Nyanyian “Lizzie’s in a box” terdengar, yang membawa ejekan dari beberapa pendukung tuan rumah kepada fans United setelah lagu kebangsaan.

Asosiasi Sepak Bola Skotlandia menunda semua pertandingan akhir pekan lalu setelah kematian Ratu dan memberi klub pilihan untuk memilih apakah dan bagaimana memberi penghormatan saat pertandingan dilanjutkan akhir pekan ini.

Rangers bermain di kandang pada hari Sabtu, beberapa hari setelah menentang UEFA dengan memainkan God Save the King menjelang kekalahan Liga Champions mereka dari Napoli, langsung setelah mengheningkan cipta selama satu menit.

Dalam pernyataan bersama dengan Liga Sepak Bola Profesional Skotlandia pada hari Senin, SFA mengatakan: “Minggu ini, sebagai tanda penghormatan dan sesuai dengan masa berkabung nasional, klub tuan rumah mungkin ingin mengadakan masa hening dan/atau bermain. lagu kebangsaan sebelum kick-off, dan para pemain mungkin ingin mengenakan ban lengan hitam.”

Itu terjadi setelah manajer Celtic Ange Postecoglou menyatakan keinginannya kepada para pendukung untuk menghormati tepuk tangan satu menit untuk mengenang Ratu sebelum pertandingan hari Minggu melawan St Mirren.

Klub Paisley mengonfirmasi bahwa mereka merencanakan penghormatan untuk pertandingan kandang mereka, yang terjadi beberapa hari setelah Celtic menjadi subjek proses disiplin UEFA setelah para pendukung memasang spanduk anti-Mahkota selama undian Liga Champions Rabu melawan Shakhtar Donetsk.

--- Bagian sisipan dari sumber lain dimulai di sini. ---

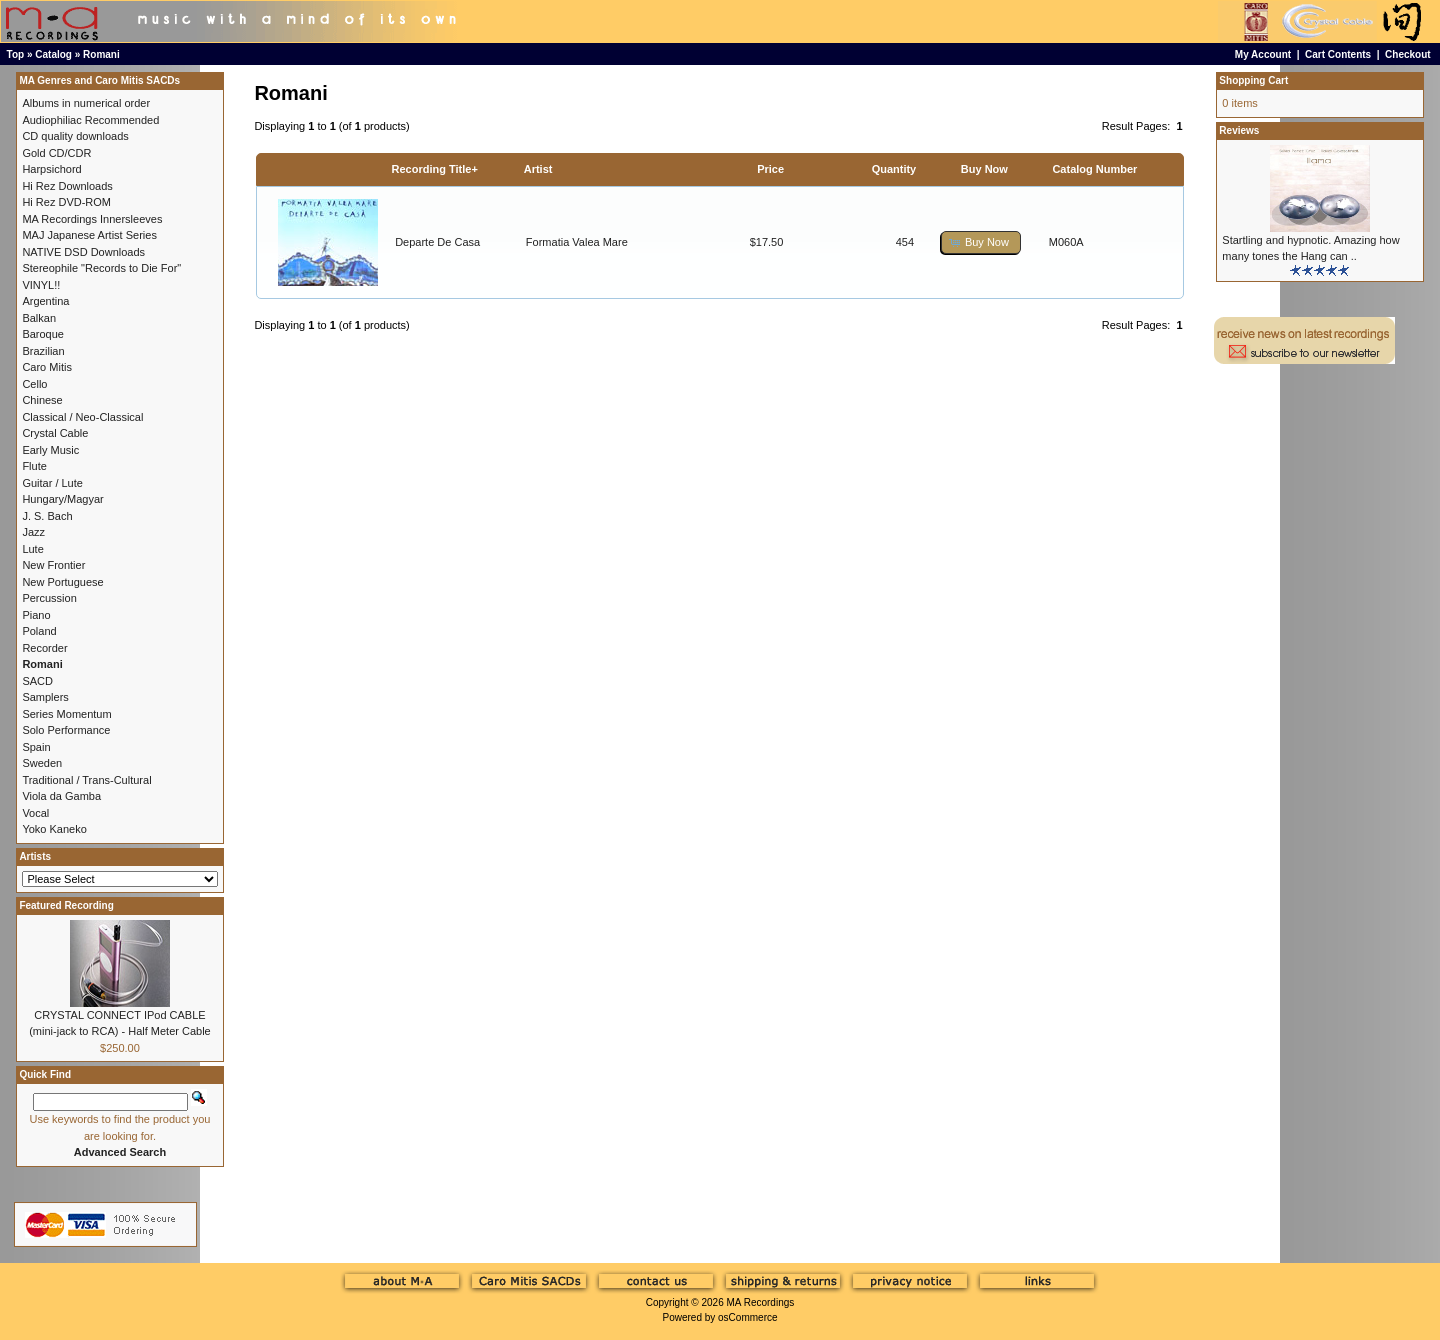 This screenshot has width=1440, height=1340. Describe the element at coordinates (66, 730) in the screenshot. I see `Solo Performance` at that location.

Ketika ditanya apakah dia memiliki pesan untuk para pendukung menjelang penghormatan yang direncanakan hari Minggu, Postecoglou mengatakan: “Saya memiliki pesan yang sama kepada penggemar kami yang selalu kami miliki. Seperti yang saya katakan sebelum pertandingan (melawan Shakhtar), kami akan mematuhi protokol. Kami mengenakan ban lengan hitam pada Rabu malam

“Saya pikir ada tepuk tangan sebentar, kami akan mematuhi kewajiban dan tanggung jawab apa pun yang kami miliki sebagai klub sepak bola. Kami akan melakukannya dengan cara yang terhormat. Kami ingin pendukung kami melakukan hal yang sama.”

Satu spanduk di antara pendukung Celtic di Warsawa menyatakan ‘F*** the Crown’ sementara yang lain bertuliskan ‘Maaf atas kehilangan Anda Michael Fagan’, merujuk pada penyusup yang masuk ke kamar Ratu Buckingham Palace pada tahun 1982.

Pendukung juga mengungkapkan sentimen anti-monarki dalam lagu. Tidak ada keheningan selama satu menit sebelum pertandingan, tetapi kedua set tim mengenakan ban lengan hitam.

St Johnstone dan Hibernian mengumumkan pada awal minggu bahwa mereka akan mengadakan tepuk tangan satu menit sebelum pertandingan kandang Liga Utama mereka pada hari Sabtu sementara tim Championship Partick Thistle akan melakukan hal yang sama sebelum menjamu Cove Rangers.

Tinggalkan Balasan

Alamat email Anda tidak akan dipublikasikan.